The second machine views the data. If the data is found and consistent, it succeeds. Otherwise, the configuration needs to be checked again

3. Summary

  • The replica set is for the table, not the library and not the whole CK, so you can use ReplicatedMergeTree for some of the tables, or you can just not copy them, so the database needs to be created
  • And ES sharding and copy machine distribution is different, CK each machine can only one sharding copy, so if you want to build 2 sharding 2 copies need 2*2 machine, otherwise error
  • When testing the read and write data, it was found that the newly created table would be synchronized, but the data was not synchronized.

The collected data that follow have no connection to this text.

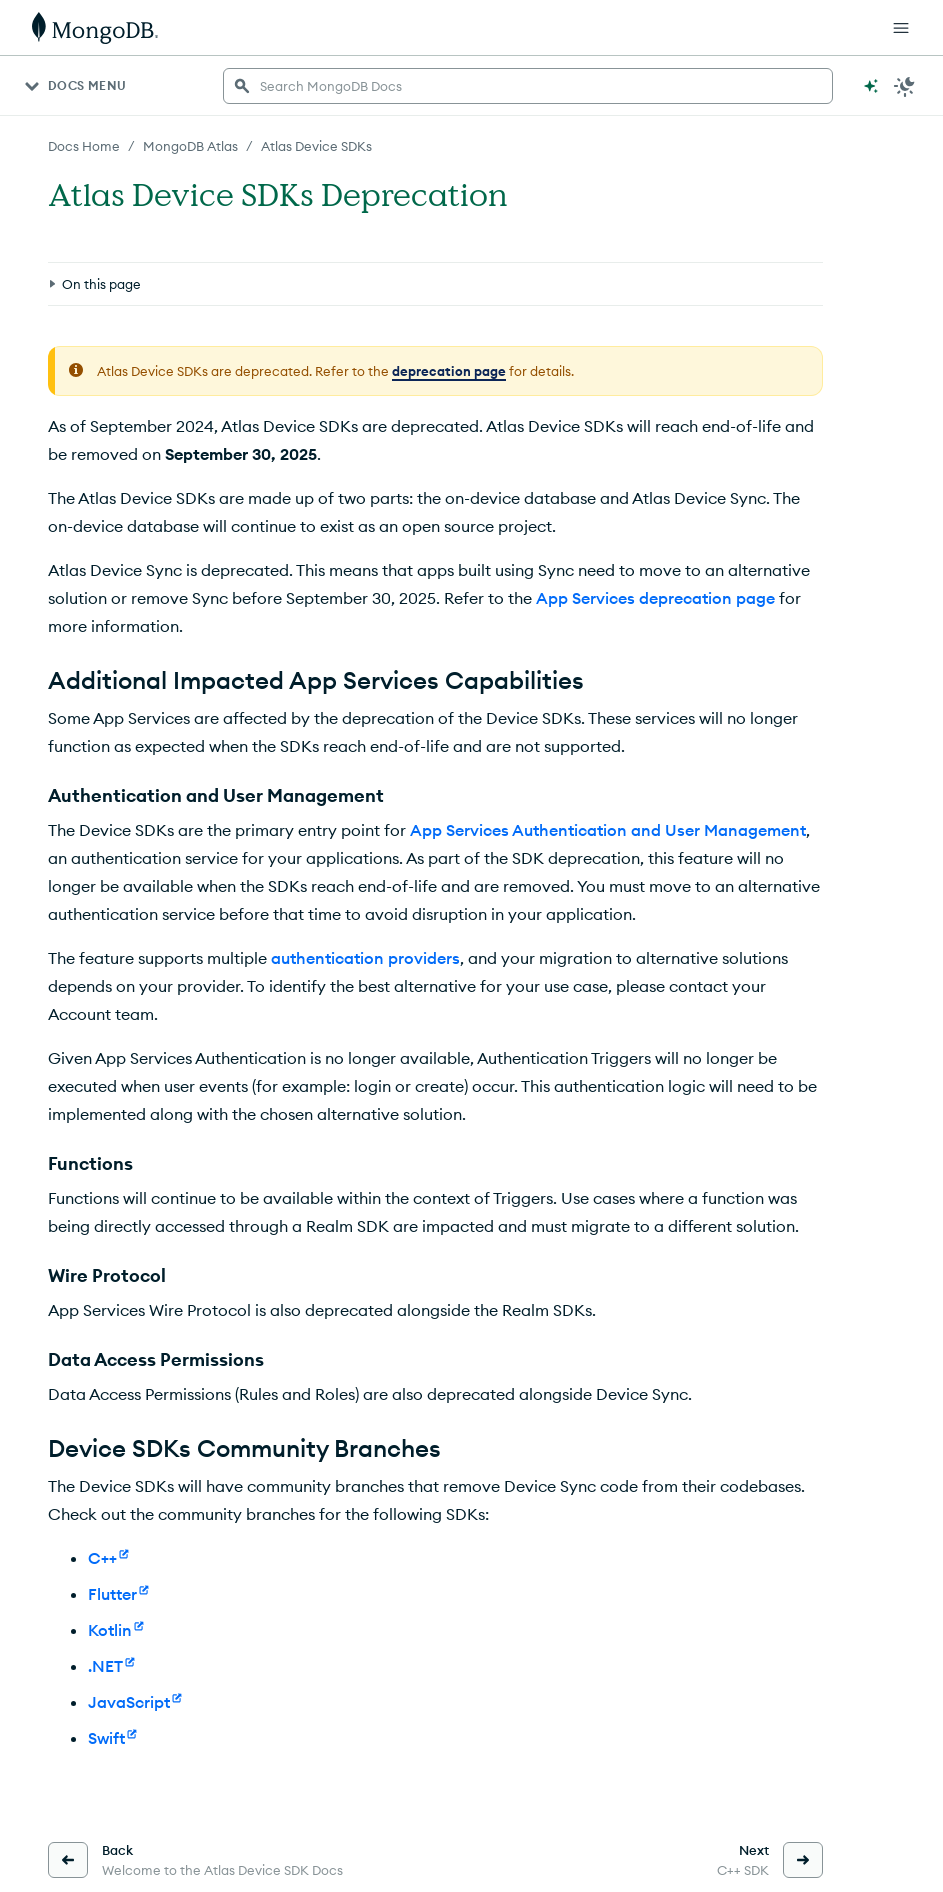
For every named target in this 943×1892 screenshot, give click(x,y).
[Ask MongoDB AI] (871, 86)
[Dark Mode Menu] (905, 86)
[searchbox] (528, 86)
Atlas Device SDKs (316, 146)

By checking CK log and the corresponding host in ZK, it was found that zK stored the host name instead of the IP, so it could not find the host to write to and needed to change the hosts file
  • Testing the Python ClickHouse_driver connection cluster found that a higher version of ClickHouse_driver is required, or there is no alt_hosts parameter
  • Add and delete databases manually. Add and delete tables with ON CLUSTER Bigdata. Data is added and deleted asynchronously in real time

Python connects to the CK cluster example

from ClickHouse_driver import Client
client = Client("172.20.1.39",database="test1",alt_hosts="172.20.1.246") # here alt_hosts stands for other copy machines to see in the shit-source code
print(client.execute("show tables"))
Copy the code

PS: more dry technology, pay attention to the public, | xingzhe_ai 】, and walker to discuss together!